I recently came across a blog posted several years ago (can’t find a date on the page) http://norvig.com/21-days.html
The blog post is basically a combination of two things:
- A straw-man argument against how programming books and skills are marketed.
- An excellent guide on how to master programming. (not sure about the two bullets concerning language standardization efforts)
Dr. Norvig’s main point is that programming is a skill that takes a long time to master. (read: years)
To the extent that we ever believe marketing hype, like made from the “best stuff on earth”, the argument is strong. In other words, books like Master x in 24 hours. are obviously marketing hype. But we didn’t need Peter Norvig to tell us and if we did, it wouldn’t help. So of course, I concede that programming cannot be learned overnight.
However, much of what we call programming is simply the art of putting working blocks together to create useful tools. Programming is, in a way, more similar to Legos than it is to piano.
A child can use Lego blocks and follow a booklet to create a city. They can even create interesting variations on that city without much experience. By over emphasizing the idea that programming is some kind of deep craft, you miss out on the fact that many projects can be completed with very limited knowledge of programming principles.
I would argue that articles that emphasize how difficult programming is actually turn away many people who could otherwise benefit from even basic knowledge of the craft. It would be like saying
If you aren’t going to build the tower of Dubai with Lego, why bother?
Instead, a few simple principles can actually make a person modestly competent at getting the job done and often little else is required. When it is, more significant resources can be marshaled. This is the essence of Just In Time (JIT). JIT is a principle that has found uses in many fields of engineering and optimization in general.
So yes, Dr. Norvig, no one is going to build the next ZeroMQ overnight, by reading Learn C++ in 24 hours or in a week. But plenty of people can learn how to use ZeroMQ to build a thin service layer around a node.js rules engine in a day using exactly those types of resources, books and tutorials. (If you don’t know what any of that meant, don’t worry. It is not important and that’s my point.)
What follows are the minimum principles you need to program.

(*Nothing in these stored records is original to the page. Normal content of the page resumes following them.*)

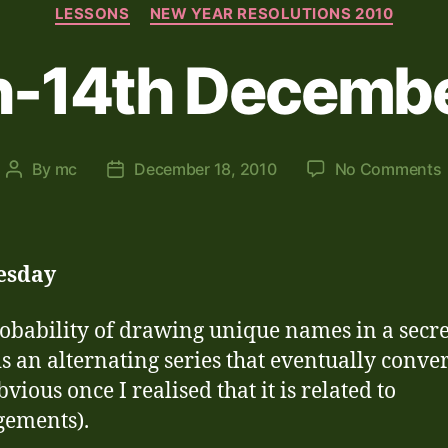
Categories
LESSONS
NEW YEAR RESOLUTIONS 2010
h-14th Decemb
By
mc
December 18, 2010
No Comments
Post
Post
author
date
esday
obability of drawing unique names in a secre
is an alternating series that eventually conver
bvious once I realised that it is related to
gements).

(I’m sure I’ll refine this list)
Teach yourself programming through Composition:
(OED 1.1) The action of putting things together; formation or construction:
(OED 1.2) A thing composed of various elements
- Programming is composition
- Every program is a black box with an input and an output.
- This is recursive, that is, every program itself is a composite of black boxes.
- View everything in the world this way.
- Imagine what sorts of tools you would need to get the job done
- Find those tools
- Combine them (glue them together using whatever means you have)
- Fill in the missing pieces
- When in doubt ask someone who has more experience? (or search stackoverflow it’s probably already been asked.)
That is the essence of programming as a pragmatic tool to get the job done.
There is no need to become a master programmer. If that happens along the way, and you create the next Pandas or Beautiful Soup, great!
If not, join the millions of people who have made their own and other’s lives easier by automating something.
I think the field of programming, and people in general, would benefit if the attitude toward programming was more similar to the way people approach cellphones (everyone uses them at different skill levels, to do a wide array of tasks) instead of the way people approach quantum gravity (not at all, for most people).